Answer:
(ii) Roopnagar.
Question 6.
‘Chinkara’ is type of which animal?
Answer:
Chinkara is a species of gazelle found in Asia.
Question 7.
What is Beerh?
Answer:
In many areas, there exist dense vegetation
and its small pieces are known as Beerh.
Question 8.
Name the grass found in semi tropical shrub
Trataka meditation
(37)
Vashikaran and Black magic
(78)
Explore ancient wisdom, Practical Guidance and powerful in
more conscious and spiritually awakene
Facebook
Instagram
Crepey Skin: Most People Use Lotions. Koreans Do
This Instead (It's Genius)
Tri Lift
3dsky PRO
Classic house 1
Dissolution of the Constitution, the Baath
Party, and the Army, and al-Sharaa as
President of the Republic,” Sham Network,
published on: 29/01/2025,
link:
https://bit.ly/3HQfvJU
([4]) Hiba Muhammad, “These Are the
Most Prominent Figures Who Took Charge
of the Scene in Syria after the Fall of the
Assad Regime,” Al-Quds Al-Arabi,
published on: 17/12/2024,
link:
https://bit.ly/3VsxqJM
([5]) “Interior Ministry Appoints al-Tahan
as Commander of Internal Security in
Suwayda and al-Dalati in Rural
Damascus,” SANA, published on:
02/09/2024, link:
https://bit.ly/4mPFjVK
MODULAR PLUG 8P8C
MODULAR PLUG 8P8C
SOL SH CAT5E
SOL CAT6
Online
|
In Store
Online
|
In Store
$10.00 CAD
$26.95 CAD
==============================
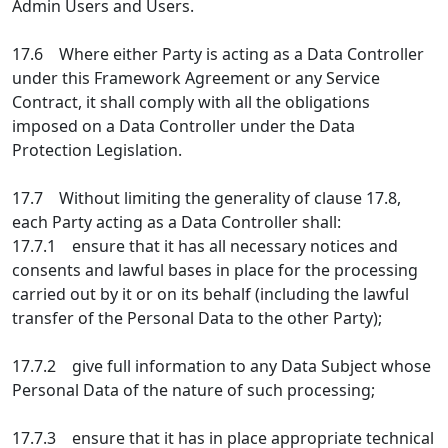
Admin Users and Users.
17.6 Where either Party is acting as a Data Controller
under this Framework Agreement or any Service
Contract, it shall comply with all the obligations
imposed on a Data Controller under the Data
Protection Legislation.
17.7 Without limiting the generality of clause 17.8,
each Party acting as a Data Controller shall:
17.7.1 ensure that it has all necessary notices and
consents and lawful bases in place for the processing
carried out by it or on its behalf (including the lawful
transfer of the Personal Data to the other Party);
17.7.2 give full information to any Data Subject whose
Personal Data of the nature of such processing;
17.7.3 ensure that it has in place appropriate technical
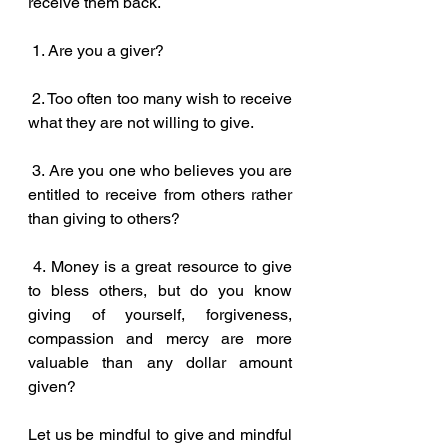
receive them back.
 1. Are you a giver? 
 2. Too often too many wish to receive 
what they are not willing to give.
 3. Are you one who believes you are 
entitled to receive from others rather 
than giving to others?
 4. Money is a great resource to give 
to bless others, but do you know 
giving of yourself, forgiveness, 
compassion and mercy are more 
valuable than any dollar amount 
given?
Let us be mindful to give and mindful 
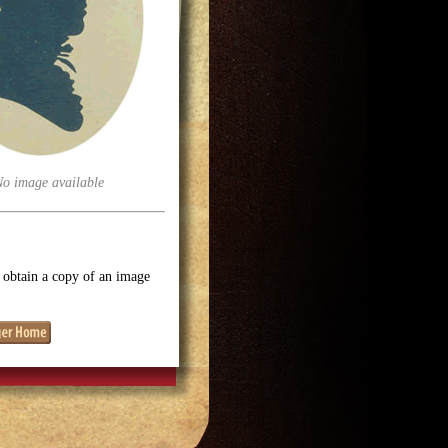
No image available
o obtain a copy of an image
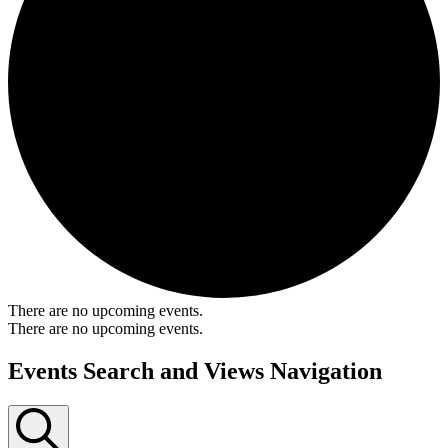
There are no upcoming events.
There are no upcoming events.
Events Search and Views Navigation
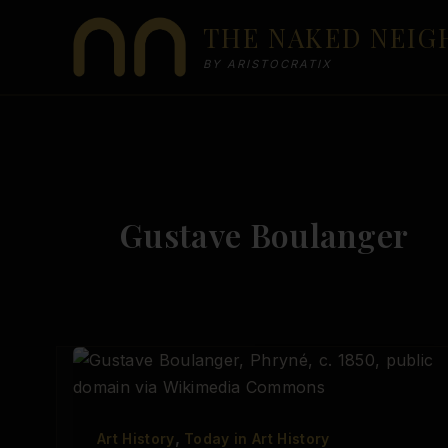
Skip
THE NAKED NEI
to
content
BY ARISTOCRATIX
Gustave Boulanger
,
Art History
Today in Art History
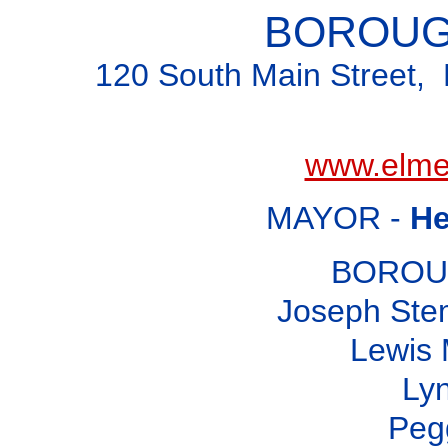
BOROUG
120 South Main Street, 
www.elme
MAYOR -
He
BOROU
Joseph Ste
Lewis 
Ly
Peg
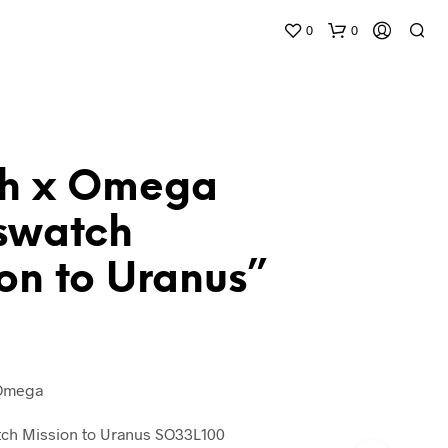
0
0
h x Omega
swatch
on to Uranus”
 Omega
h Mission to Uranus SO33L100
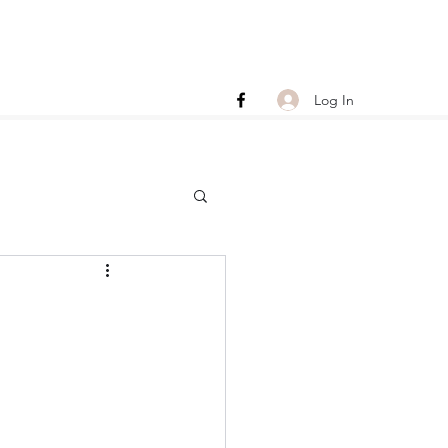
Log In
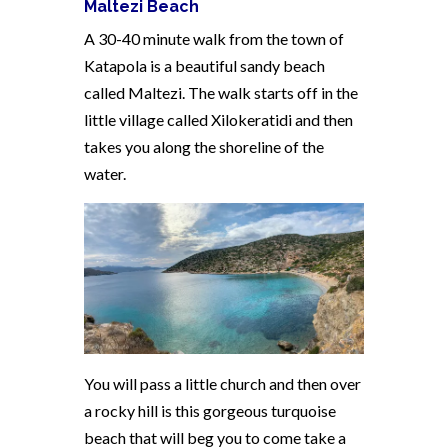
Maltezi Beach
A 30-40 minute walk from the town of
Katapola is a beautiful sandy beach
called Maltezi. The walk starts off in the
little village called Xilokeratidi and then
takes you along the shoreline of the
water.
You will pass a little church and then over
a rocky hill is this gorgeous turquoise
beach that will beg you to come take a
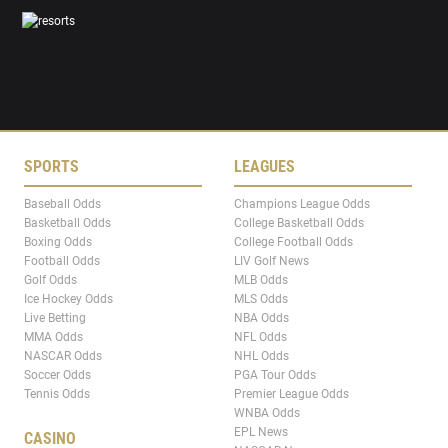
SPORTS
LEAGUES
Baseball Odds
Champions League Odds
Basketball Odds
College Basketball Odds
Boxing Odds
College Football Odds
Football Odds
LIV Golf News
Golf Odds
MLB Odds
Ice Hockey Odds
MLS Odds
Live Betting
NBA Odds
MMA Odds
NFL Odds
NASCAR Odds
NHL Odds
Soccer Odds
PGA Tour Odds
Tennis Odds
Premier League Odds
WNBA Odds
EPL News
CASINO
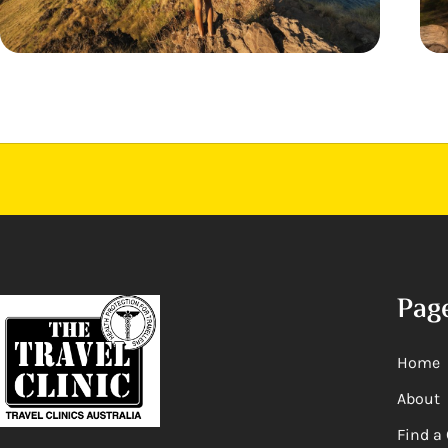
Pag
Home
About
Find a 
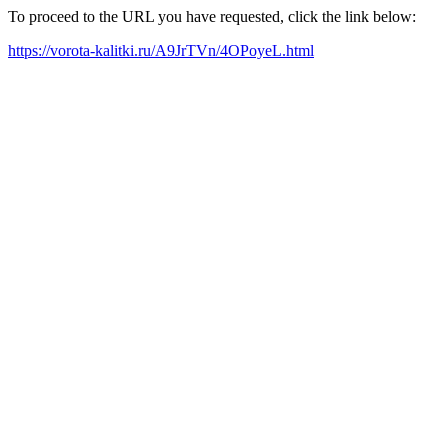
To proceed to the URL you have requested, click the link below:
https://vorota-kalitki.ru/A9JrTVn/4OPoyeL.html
==============================
Problem description
All that belongs in the answer is the run of lines above from the line containing "1. Are you a giver?" through the line containing "to bless others, but do you know", exactly as written.

Task solution
 1. Are you a giver? 
 2. Too often too many wish to receive 
what they are not willing to give.
 3. Are you one who believes you are 
entitled to receive from others rather 
than giving to others?
 4. Money is a great resource to give 
to bless others, but do you know 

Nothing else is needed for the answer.